The orphans always win.

Tuesday, August 18, 2015

To the Sharing Economy

Sharing is the new selling. I have a car, an apartment, a dinner that I want to share with you. The new economy, created by kindergarten teachers and hipster parents of toddlers who spend the day saying, "please share."
 
I admit to being hooked, the thrill of trusting again your fellow human being, of turning to another person, albeit virtually, and saying, yes, I will get in your car or eat in your kitchen or stay in your third floor walk up. I will meet you on a street in Toronto and shake your hand and follow you. And you will open the door to a contemporary efficacy with hardwood floors and Apple TV and hand me the keys. And leave.
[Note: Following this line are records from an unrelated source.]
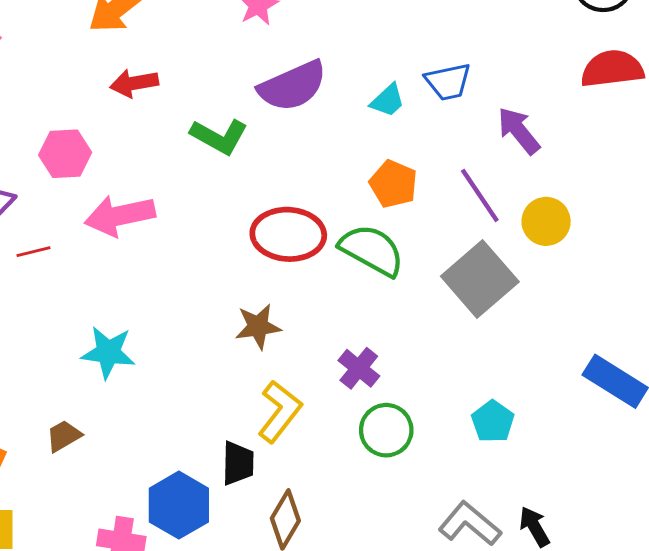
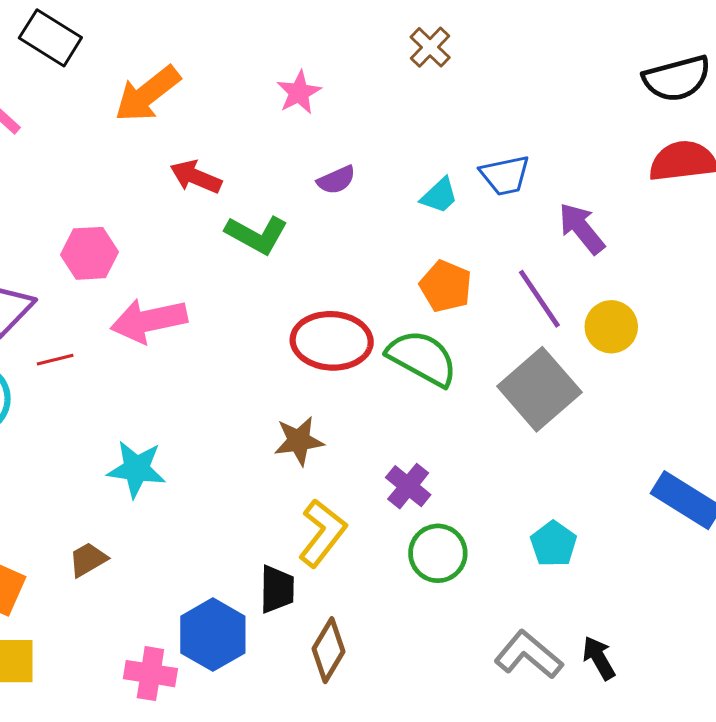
red arrow: (134, 83) -> (196, 177), moved, turned 33
purple semicircle: (293, 86) -> (336, 180), size x0.5

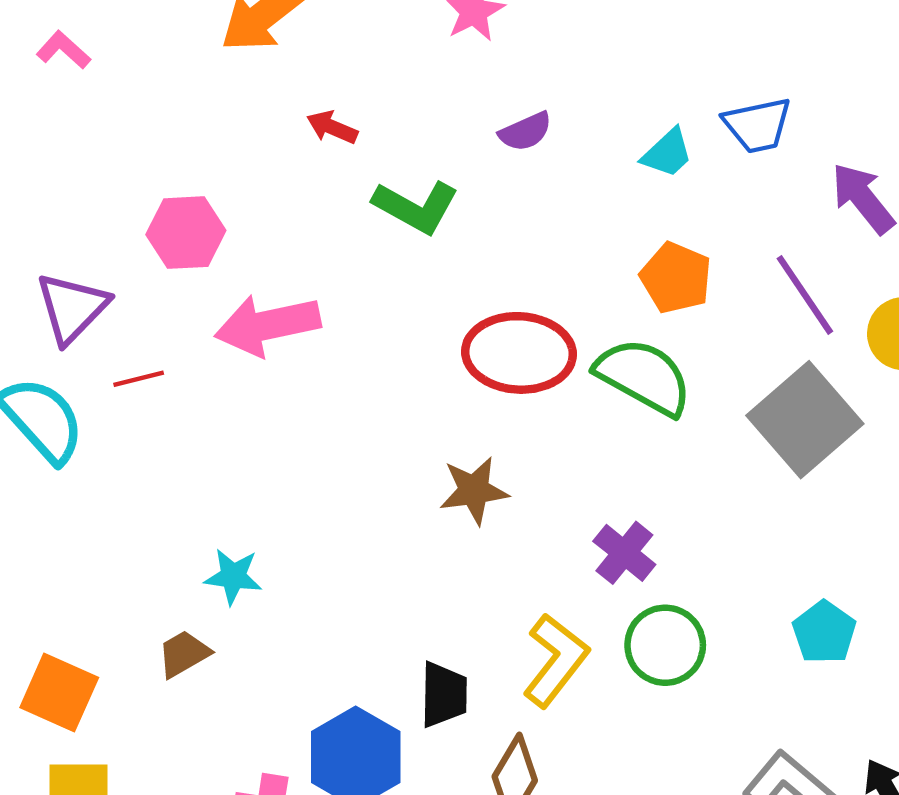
red arrow: (196, 177) -> (332, 127), size x0.7
cyan star: (136, 469) -> (233, 576), moved, size x0.7
yellow L-shape: (322, 533) -> (556, 660), moved

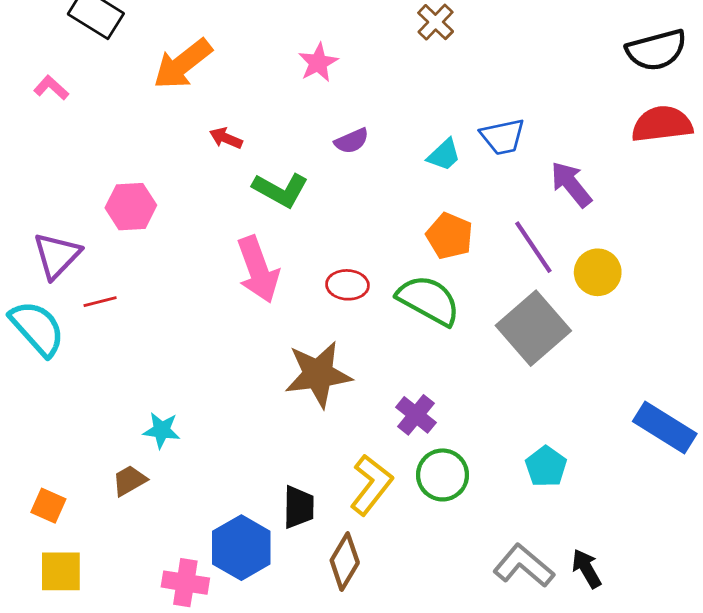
pink arrow: (268, 325) -> (258, 269), moved, turned -98
red ellipse: (519, 353) -> (347, 285), size x0.6
brown star: (474, 490) -> (318, 374), size x1.5
orange square: (59, 692) -> (48, 506), size x0.7

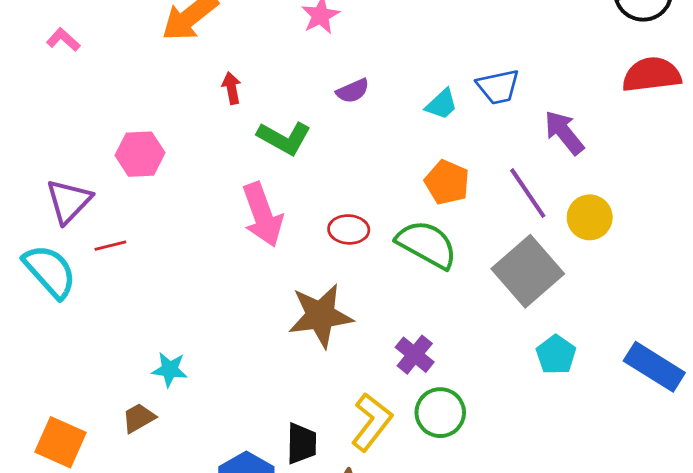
red arrow: (226, 138) -> (232, 88), turned 56
cyan pentagon: (546, 467) -> (556, 355), moved
orange square: (48, 506) -> (61, 442), size x1.5

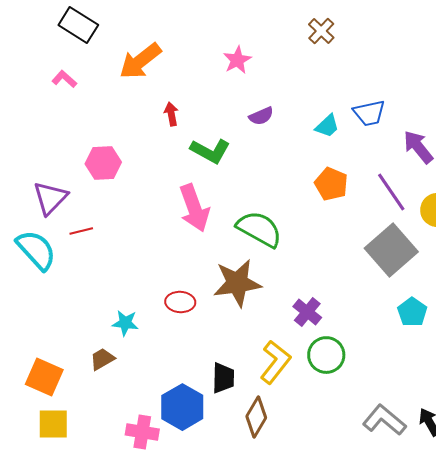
pink L-shape: (63, 40) -> (64, 79), moved
red ellipse: (349, 229) -> (180, 302), moved
green semicircle: (427, 244) -> (259, 229), moved

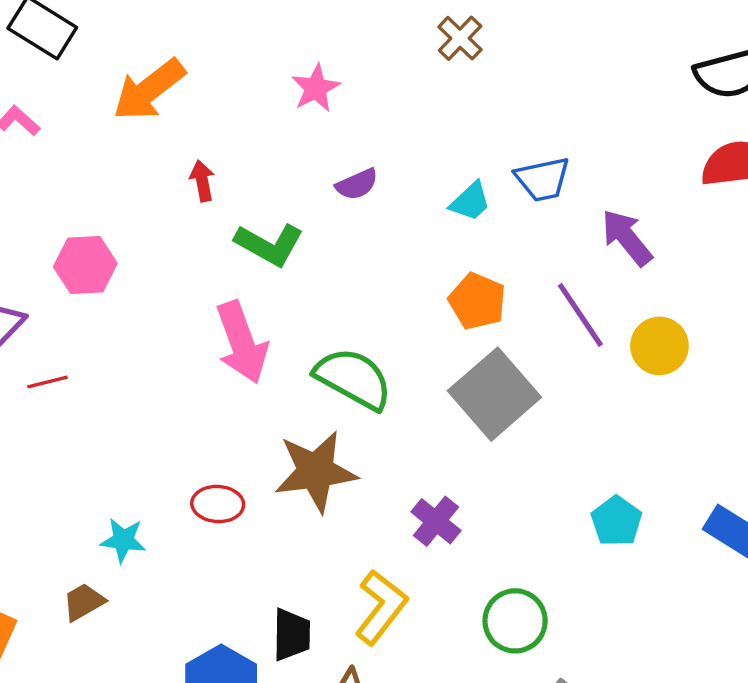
gray square: (391, 250) -> (494, 394), moved
green circle: (326, 355) -> (515, 621), moved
In class one day, a student, about 19 and studying engineering (in other words, a very bright future, all statistics considered), says he mad at my generation, that we and the generations before us lied. We said if you work hard and get a degree (any degree we said, do what you love!), the American Dream comes true. But that was before $43,000 in college loans, before a volatile housing market. Before junk bonds and hedge funds and senators for sale. Before downsizing and contract labor. He says he can't really imagine a future; he actually tries not to think about it. He doesn't know how to think about it.

Source: Markus Henkel
The other students nod their head.  Each and every one. They are in a generational free-fall. What else is there to do but grab each others' hands? The old economy doesn't work: bricks and mortar, cubicles and time clocks. Landlines. Space means little and time means everything. They fend for themselves in their digital tribes.

Monday, August 17, 2015

To Autocorrect

You’re doing it wrong.
 
What I text: “Im looking forward ot it.”

What you say: “I’m looking forward to it.”  

What you should say: “Look, enough of this. I find these events dull. These are not parties. Parties involve small bites of food and at least one good-hearted but fierce argument. Your gatherings are too polite. The servings too large.”

***********

I text (4 days after an acquaintance texts me):“Sorry i just got yr txt. Im not ihnorong you!”

What you say: “Sorry I just got your text. I’m not ignoring you!”

What you should say: “I wish you understood that I am completely ignoring you.”

********

What I text: “Are you bist?”

What you say: “Are you busy?”

What you should say: “I’m about to consume 32 minutes of your life with a rant about art or politics or the overuse of chemicals. If you’re smart and nod your head, it might only last 27 minutes.”

*********

What the committee chair texts: “Can you meet this Friday at 4?”

What I text: “_______”

What you text:

What you should text: “No one holds committee meetings at 4 on Friday. No. One.”

*********

What I text: “hey! What’s up? How are you?”

What you text: “hey! What’s up? How are you?”

What you should text: “I miss you. You’re quiet. You’re so far away.  I worry. I worry. I love you. I'm worried.”